They would monitor and adjust the cabin environment. They would operate the communications system. They would make physiological, astronomical, and meteorological observations that could not be made by instruments. Most important, they would be able to operate the reaction controls in space and be capable of initiating descent from orbit. This was the key part, that the astronaut could take over control of the spacecraft itself.
The chosen seven had shown emotional maturity, engineering, flight experience and motivation. Eighteen others were unreservedly recommended.
On 27 April 1959 they began work at Langley Air Force Base. NASA was considering 10 flights carrying chimpanzees but this changed on 12 April 1961. The Soviets made the first manned flight. Shepard followed on 5 May 1961. On 25 May President Kennedy presented his vision to Congress.

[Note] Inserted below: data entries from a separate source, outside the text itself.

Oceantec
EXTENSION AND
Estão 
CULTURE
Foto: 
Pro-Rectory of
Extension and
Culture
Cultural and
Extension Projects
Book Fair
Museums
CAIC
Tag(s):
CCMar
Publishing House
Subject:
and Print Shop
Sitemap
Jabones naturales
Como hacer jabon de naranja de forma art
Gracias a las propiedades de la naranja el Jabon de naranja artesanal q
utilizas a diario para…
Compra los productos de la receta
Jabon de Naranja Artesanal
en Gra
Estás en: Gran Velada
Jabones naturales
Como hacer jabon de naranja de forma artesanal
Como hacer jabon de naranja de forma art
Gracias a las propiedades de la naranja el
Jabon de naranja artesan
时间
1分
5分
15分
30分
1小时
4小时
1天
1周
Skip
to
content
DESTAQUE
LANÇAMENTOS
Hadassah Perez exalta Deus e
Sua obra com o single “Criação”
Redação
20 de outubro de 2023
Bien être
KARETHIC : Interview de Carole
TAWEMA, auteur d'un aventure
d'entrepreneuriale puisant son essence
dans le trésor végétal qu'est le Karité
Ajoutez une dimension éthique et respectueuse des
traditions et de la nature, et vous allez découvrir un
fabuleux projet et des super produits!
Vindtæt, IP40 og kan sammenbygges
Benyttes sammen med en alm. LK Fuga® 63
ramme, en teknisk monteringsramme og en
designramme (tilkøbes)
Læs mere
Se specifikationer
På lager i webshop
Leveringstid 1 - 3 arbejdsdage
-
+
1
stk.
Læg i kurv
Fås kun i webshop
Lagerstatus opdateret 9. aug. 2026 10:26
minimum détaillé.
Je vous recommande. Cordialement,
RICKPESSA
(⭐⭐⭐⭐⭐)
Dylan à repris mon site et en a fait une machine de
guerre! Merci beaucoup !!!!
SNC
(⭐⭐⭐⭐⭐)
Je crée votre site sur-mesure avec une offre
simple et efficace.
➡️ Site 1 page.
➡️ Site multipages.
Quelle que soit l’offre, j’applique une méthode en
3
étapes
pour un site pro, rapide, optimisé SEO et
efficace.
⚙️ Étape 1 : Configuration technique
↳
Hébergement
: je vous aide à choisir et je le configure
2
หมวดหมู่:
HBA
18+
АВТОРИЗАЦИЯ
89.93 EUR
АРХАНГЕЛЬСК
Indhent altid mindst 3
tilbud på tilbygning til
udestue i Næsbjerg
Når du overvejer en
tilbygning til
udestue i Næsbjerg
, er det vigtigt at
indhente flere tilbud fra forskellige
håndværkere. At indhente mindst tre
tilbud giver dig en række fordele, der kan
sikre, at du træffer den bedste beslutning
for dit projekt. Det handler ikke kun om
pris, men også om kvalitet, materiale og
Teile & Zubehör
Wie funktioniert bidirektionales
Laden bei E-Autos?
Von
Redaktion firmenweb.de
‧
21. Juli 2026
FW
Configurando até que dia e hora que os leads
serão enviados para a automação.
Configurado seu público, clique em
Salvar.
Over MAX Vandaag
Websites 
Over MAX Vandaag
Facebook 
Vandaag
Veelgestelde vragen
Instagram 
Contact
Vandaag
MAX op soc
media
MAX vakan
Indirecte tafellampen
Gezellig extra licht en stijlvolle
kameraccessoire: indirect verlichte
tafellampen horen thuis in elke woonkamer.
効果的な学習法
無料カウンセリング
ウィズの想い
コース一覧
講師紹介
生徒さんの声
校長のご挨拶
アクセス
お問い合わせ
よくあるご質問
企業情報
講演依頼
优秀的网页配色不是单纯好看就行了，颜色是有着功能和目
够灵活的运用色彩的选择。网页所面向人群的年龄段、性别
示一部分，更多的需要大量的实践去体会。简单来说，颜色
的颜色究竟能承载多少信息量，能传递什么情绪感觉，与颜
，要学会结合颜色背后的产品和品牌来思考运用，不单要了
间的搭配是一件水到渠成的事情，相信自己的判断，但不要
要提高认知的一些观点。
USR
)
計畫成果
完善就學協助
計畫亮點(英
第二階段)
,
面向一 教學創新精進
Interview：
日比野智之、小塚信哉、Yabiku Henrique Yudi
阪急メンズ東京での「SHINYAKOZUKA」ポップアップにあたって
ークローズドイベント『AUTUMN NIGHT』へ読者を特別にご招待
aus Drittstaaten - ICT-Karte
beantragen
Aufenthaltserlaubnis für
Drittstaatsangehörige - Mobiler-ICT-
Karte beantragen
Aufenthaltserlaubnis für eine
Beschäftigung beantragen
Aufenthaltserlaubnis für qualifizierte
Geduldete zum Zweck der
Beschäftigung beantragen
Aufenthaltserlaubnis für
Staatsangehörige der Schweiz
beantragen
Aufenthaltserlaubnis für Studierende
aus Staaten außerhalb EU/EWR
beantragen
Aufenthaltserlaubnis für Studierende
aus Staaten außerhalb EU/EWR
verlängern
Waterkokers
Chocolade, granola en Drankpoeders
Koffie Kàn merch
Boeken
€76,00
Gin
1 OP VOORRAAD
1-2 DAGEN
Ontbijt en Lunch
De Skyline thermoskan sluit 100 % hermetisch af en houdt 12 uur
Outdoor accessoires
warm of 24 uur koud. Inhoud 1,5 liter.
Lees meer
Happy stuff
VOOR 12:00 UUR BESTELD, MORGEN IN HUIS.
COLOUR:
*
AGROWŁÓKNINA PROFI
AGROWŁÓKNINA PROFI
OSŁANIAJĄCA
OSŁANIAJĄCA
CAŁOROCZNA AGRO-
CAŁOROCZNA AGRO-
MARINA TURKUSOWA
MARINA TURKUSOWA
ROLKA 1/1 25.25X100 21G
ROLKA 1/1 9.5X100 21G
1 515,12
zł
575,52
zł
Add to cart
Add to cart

A couple of weeks later, Gilruth and Webb were aboard one of NASA’s R4Ds when over the radio the president was addressing Congress, pledging NASA to a lunar expedition. Gilruth was “aghast.” He looked at Webb, who knew all about it. In his special message to Congress, delivered on May 25, 1961, President Kennedy set out his vision on a number of “urgent national needs,” one of them the conquest of space. In a resonant call to arms, the president asked the nation to “commit itself to achieving the goal, before this decade is out, of landing a man on the moon and returning him safely to the earth.” No other space project, Kennedy declared, would be “more impressive to mankind, or more important for the long-range exploration of space.”